Passions may be universal, but expressed in different ways. For me, Thirst was in part a sociological investigation. After a few minutes, I thought the director was failing to capture the interest of the audience. But I accepted the film as the statement that she wanted to make. At least it was her best attempt. Some Turks today are Muslim Bulgarians driven out of their country. When Ayşe and I meet Bulgarian and Greek mathematicians at conferences, commonalities of culture are often a topic of conversation. Bulgaria also has the Russian influence; and indeed, in the movie, though the girl says her mother was a Gypsy, her father says the mother was a Russian, and “you know how they are.”

The question period revealed that the violence of the end of the movie was in part an accident. Things had got out of control on the set.

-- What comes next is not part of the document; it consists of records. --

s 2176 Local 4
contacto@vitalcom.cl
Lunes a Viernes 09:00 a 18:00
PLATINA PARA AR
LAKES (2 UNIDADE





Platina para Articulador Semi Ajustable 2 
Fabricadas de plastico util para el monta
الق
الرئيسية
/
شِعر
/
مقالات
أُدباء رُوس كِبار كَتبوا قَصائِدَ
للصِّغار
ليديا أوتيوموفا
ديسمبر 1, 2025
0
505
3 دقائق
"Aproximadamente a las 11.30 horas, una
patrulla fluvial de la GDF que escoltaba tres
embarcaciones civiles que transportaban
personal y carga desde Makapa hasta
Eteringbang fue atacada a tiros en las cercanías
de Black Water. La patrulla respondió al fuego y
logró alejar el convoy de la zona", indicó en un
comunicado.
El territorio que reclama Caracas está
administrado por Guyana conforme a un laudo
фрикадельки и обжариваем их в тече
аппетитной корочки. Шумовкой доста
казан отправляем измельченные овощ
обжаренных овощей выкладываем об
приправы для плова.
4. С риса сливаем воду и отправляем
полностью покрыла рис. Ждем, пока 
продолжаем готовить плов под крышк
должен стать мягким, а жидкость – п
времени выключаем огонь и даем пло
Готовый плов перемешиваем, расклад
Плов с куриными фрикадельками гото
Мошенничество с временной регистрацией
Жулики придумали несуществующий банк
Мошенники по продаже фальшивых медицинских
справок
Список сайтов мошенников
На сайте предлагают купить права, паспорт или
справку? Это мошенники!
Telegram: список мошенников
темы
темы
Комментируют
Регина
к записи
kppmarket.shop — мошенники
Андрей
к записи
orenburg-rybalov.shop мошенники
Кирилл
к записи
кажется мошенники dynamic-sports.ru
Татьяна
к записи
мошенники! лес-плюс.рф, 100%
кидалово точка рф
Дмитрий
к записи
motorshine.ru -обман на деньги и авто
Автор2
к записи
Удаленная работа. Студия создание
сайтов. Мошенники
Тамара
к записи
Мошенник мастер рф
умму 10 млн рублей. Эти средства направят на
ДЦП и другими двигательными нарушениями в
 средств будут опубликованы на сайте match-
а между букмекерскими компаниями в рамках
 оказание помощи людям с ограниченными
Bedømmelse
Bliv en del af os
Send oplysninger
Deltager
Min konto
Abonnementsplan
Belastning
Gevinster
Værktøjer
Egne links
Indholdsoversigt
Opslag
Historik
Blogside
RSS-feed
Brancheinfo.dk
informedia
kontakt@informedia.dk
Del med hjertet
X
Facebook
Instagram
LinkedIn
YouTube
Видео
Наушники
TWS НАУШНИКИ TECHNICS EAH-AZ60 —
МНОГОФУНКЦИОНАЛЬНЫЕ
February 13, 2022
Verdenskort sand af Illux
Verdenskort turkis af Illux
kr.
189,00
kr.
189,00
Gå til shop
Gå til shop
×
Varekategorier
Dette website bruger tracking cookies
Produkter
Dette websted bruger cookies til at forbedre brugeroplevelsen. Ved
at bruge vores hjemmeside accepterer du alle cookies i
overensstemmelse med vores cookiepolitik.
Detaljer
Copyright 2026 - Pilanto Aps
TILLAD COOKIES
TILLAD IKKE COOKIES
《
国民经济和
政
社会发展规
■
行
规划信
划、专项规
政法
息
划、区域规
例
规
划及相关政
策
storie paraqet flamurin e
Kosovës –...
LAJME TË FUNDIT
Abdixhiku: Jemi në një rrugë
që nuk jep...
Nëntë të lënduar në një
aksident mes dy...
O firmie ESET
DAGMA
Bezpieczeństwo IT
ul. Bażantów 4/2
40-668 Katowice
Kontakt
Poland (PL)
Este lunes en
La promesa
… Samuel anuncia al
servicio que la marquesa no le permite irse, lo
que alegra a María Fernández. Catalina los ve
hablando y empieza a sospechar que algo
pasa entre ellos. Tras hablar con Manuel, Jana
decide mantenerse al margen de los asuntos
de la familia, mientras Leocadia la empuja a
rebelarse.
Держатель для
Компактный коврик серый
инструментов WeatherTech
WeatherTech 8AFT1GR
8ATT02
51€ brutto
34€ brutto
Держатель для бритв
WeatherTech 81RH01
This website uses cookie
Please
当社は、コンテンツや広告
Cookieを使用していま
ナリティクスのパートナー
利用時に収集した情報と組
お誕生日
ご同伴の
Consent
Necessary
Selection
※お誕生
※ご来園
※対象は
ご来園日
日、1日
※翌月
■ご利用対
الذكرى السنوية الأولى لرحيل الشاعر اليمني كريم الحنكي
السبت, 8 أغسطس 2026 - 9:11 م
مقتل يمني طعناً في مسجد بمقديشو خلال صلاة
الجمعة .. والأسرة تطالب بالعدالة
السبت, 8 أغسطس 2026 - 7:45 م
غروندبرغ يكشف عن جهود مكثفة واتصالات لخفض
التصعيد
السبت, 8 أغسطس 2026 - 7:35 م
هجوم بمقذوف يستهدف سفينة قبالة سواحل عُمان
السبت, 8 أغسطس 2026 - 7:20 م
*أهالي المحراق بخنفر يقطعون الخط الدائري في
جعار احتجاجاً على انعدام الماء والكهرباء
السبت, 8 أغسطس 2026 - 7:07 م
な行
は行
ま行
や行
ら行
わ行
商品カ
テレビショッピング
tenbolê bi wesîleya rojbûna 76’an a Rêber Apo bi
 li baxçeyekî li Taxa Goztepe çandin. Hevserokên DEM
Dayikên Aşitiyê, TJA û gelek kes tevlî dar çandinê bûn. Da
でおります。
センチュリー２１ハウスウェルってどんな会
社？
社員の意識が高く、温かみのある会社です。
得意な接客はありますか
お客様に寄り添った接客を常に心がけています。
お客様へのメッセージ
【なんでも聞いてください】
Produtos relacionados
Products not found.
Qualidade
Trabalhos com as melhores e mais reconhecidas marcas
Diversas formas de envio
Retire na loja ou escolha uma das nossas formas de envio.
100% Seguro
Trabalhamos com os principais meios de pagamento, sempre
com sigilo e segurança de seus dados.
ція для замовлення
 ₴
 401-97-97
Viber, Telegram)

In a crowded city like Istanbul, I can appreciate Thirst just for the feeling of space that comes from its rural location.

Rain the Color of Blue With a Little Red in It

Christopher Kirkley. Niger and USA. Tuareg (Tamashek). Fitaş, Saturday, April 9, 2019, 16:00

There were festival screenings at 11:00, 13:30, 16:00, 19:00, and 21:30. On Fridays and Saturdays, there was one more, at midnight. The first three times were my main options. On the first Saturday, after Thirst, lunch, and work on some mathematics at the so-called Espresso Lab, I opted for a four-o’clock movie. There were now five to choose from. I chose the Nigerien movie, for the exotic location and the music.

An article from The Onion: Dispatches from the Tenth Circle (New York: Three Rivers Press, 2001) is headed, “Woman Who ‘Loves Brazil’ Has Only Seen Four Square Miles of It.” I have not seen any of Africa, but I love African music. I cannot say that about Turkish music. Some I adore: at least I have found it desirable to go hear Sabahat Akkiraz in concert, twice, and I was awed by the Fatih Akın movie, Crossing the Bridge: The Sound of Istanbul. Turkish “art music” I can pretty much take or leave; most Turkish pop, I can do without.

In DC I always liked tuning into WPFW for the “African Rhythms and Extensions” program. Twenty years later, it is apparently still on the air, with the same host, Kofi Kissi Dompere. His theme song was a haunting tune, whose sonic mood belied the simple message of the refrain: “Welcome Home.” In Ankara, a friend once played some recorded music for us, and that theme song came up. It turned out to be by Osibisa, a band formed in London of African and West Indian immigrants. The band had been to me only a name and a vision: a vision of elephants taking flight with the wings of dragonflies, in a psychedelic image by Roger Dean from The Album Cover Album (edited by Storm Thorgerson [Hipgnosis] and Roger Dean; Limpsfield, Surrey, UK: Dragon’s World, 1977). Like the mute title character in John Sayles’s Brother from Another Planet, who buys an LP for the lovely face on the cover, but throws away the disc inside, I know a lot of music only by the pictures in The Album Cover Album.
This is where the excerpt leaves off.